Anyone every put this kind of seat in before?


Thanks!


----------



## Rentahusband (Aug 25, 2008)

Carb leaking is a needle/seat issue or a hole in the float if it is a brass float. I have never heard of a seat "shaped like an inverted T". The only type of seat I have seen is round with a rib on one side that goes into the hole first.


----------



## Tamfan (Jun 20, 2010)

Rentahusband said:


> Carb leaking is a needle/seat issue or a hole in the float if it is a brass float. I have never heard of a seat "shaped like an inverted T". The only type of seat I have seen is round with a rib on one side that goes into the hole first.

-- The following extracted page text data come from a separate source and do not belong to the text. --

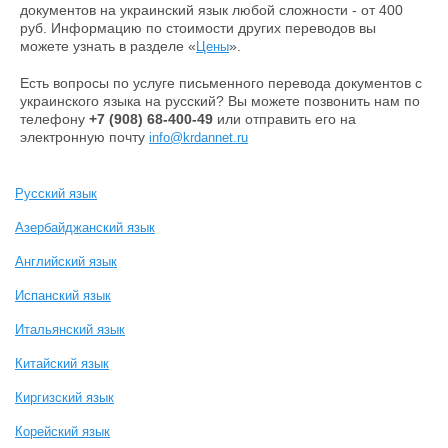
документов на украинский язык любой сложности - от 400
руб. Информацию по стоимости других переводов вы
можете узнать в разделе «
».
Цены
Есть вопросы по услуге письменного перевода документов с
украинского языка на русский? Вы можете позвонить нам по
телефону
+7 (908) 68-400-49
или
отправить его на
электронную почту
info@krdannet.ru
Русский язык
Азербайджанский язык
Английский язык
Испанский язык
Итальянский язык
Китайский язык
Киргизский язык
Корейский язык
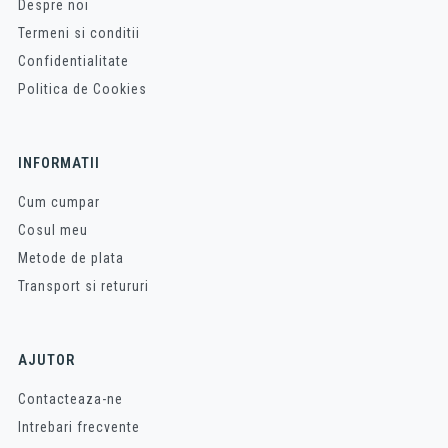
Despre noi
Termeni si conditii
Confidentialitate
Politica de Cookies
INFORMATII
Cum cumpar
Cosul meu
Metode de plata
Transport si retururi
AJUTOR
Contacteaza-ne
Intrebari frecvente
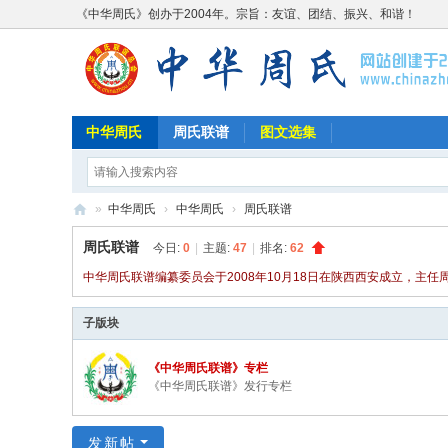
《中华周氏》创办于2004年。宗旨：友谊、团结、振兴、和谐！
中华周氏
周氏联谱
图文选集
»
中华周氏
›
中华周氏
›
周氏联谱
《
周氏联谱
今日:
0
|
主题:
47
|
排名:
62
中
中华周氏联谱编纂委员会于2008年10月18日在陕西西安成立，主
华
子版块
周
氏
《中华周氏联谱》专栏
》
《中华周氏联谱》发行专栏
w
w
发新帖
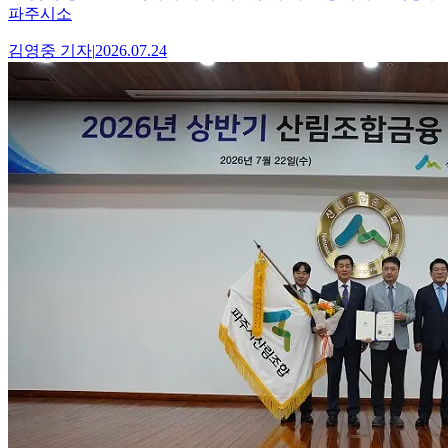
파주시소
김영중
기자
|
2026.07.24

Yep, looked at seat and it's worn pretty bad. That's why I'm trying to find a way to put a replacement seat in. 
You're right, most carbs with a metal needle using a rubber seat are round with the grooved side down. This unit's seat is shaped like this : _I I_ 
with the bottom horizontal part fitting into a groove.


----------



## Rentahusband (Aug 25, 2008)

I would use a little 2-cycle oil to lube up the seat for easier installation.


----------



## Tamfan (Jun 20, 2010)

Rentahusband said:


> I would use a little 2-cycle oil to lube up the seat for easier installation.


Update: I found the solution! You actually have to pull the brass seat insert out of the carb and install the rubber seat into the new brass insert, then press the insert back into the carb. I ordered a kit today on Ebay that has a needle, rubber seat (T-shaped) and brass insert. I'll be good to go in a few days. 
Thanks for your suggestions Rent!:thumbsup:


----------



## Rentahusband (Aug 25, 2008)

:thumbsup::thumbsup:


----------



## btljuce (Jul 23, 2012)

*btljuce*

I'm not having any success removing the needle sleeve. What's the way?


----------



## 30yearTech (Sep 14, 2006)

The inlet valve seat is removed with a special tool that threads into the seat and then can be pulled out. If you can find the right size self tapping screw you can screw it into the seat, then clamp a pair of vice grips and tap on them with a hammer to remove the seat. be careful not to thread the screw in too deep or it will apply pressure to the seat and make it harder to remove. Best of luck...


----------